Officials: Bay Cleanup Administrators Hid Failure

Success exaggerated to influence Congress

WASHINGTON  -- Government administrators of the Chesapeake Bay cleanup concealed that the effort was failing for years in hopes of continuing to get federal and state funds, former officials said.

William Matuszeski, who led the Environmental Protection Agency's Chesapeake Bay Program from 1991 to 2001, told The Washington Post that the program repeatedly released data that exaggerated its success, hoping to influence Congress.

"To protect appropriations you were getting, you had to show progress," Matuszeski said. "So I think we had to overstate our progress."

Over the years, the creatures of the bay were depleted by fishing and disease. The water was polluted by manure, human waste and fertilizer that fed algae blooms, which depleted the water's oxygen.

In December 1983, the governors of Maryland, Virginia and Pennsylvania, the District of Columbia's mayor and the EPA administrator agreed to work together to cleanup the bay. The effort aimed to rescue North America's largest estuary and set out to control runoff from 4.8 million acres of farmland, upgrade more than 400 sewage plants and manage more than 11,000 watermen.

Four years later, leaders set the bay's first deadline to reduce nitrogen and phosphorus by 40 percent by 2000. They banned phosphorus-rich phosphates from laundry detergent, suspended fishing for rockfish and pushed sewage plants to reduce the pollution dumped into rivers.

A State of the Chesapeake Bay report in 1995 said "pollution abatement programs are working." And the EPA's Chesapeake office predicted in a 1997 reevaluation of progress would meet a phosphorus reduction deadline by 2000.

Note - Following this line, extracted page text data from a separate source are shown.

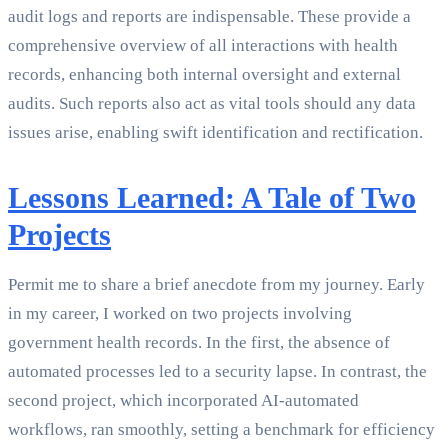
audit logs and reports are indispensable. These provide a
comprehensive overview of all interactions with health
records, enhancing both internal oversight and external
audits. Such reports also act as vital tools should any data
issues arise, enabling swift identification and rectification.
Lessons Learned: A Tale of Two
Projects
Permit me to share a brief anecdote from my journey. Early
in my career, I worked on two projects involving
government health records. In the first, the absence of
automated processes led to a security lapse. In contrast, the
second project, which incorporated AI-automated
workflows, ran smoothly, setting a benchmark for efficiency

But internal documents from the Chesapeake Bay Commission, a group of state legislators that helps lead the cleanup, show a different view.

"In a nutshell, I don't entirely trust the reevaluation," Ann Pesiri Swanson, the commission's executive director, wrote in a 1997 memo. The EPA figures, Swanson wrote, "project a rosy picture. Monitoring indicates a longer row-to-hoe before we meet success."

Drawn from computer models, statistics showing pollution reductions that might occur in the future were not a snapshot of the bay and the EPA didn't have adequate equipment to judge how clean the bay was, Matuszeski said. It was clear, however, he said, that the model's version of the Chesapeake was healthier than the real one.

"We had results that promised us future effects," Matuszeski said. But publicly, he said, "They were presented as 'effects,' and the assumption was that they were real-time."

There was no intent to exaggerate, said Richard Batiuk, the EPA Chesapeake Bay Program Office's current associate director for science.

"Did we inaccurately apply that model? No," Batiuk said.

Swanson said she knew EPA was "telling the happy side of the story." But, she added, "I don't think people were intentionally misleading."

Govs. George Allen and James S. Gilmore III of Virginia and Parris N. Glendening of Maryland all said they were unaware of any exaggeration of success in the EPA's data.

In 2000, the deadline was missed and state and federal leaders made an even bolder promise to cut pollution more than in the 1987 pledge and have the Chesapeake removed from an EPA list of "impaired waters" by 2010.

Early in her tenure, Matuszeski's successor, Rebecca Hamner said she knew the cleanup effort was probably moving too slowly to meet its 2010 goal. Leaders decided against renegotiating the agreement because they believed there was no way to meet the deadline without exceeding the law or turning to stricter regulations that would force farmers to go under.

In 2002, the Chesapeake Executive Council, which includes regional governors, the EPA administrator and the head of the bay commission, decided not to say publicly that the effort was off track and instead portray it as "doable," Hamner said.

"For us to declare defeat would mean that we would have no chance . . . of convincing the legislators to give us financing," Hamner said. "Rather than declare defeat, we should work harder."

Glendening said he did not recall this.

Swanson remembers it not as an order to keep something secret, but an effort to not focus publicly on the cleanup's long-shot prospects.

"They chose not to dub it a failure," she said. "They wanted to keep trying. And the more they could maintain a hope, the more they could motivate policymakers to do the right thing."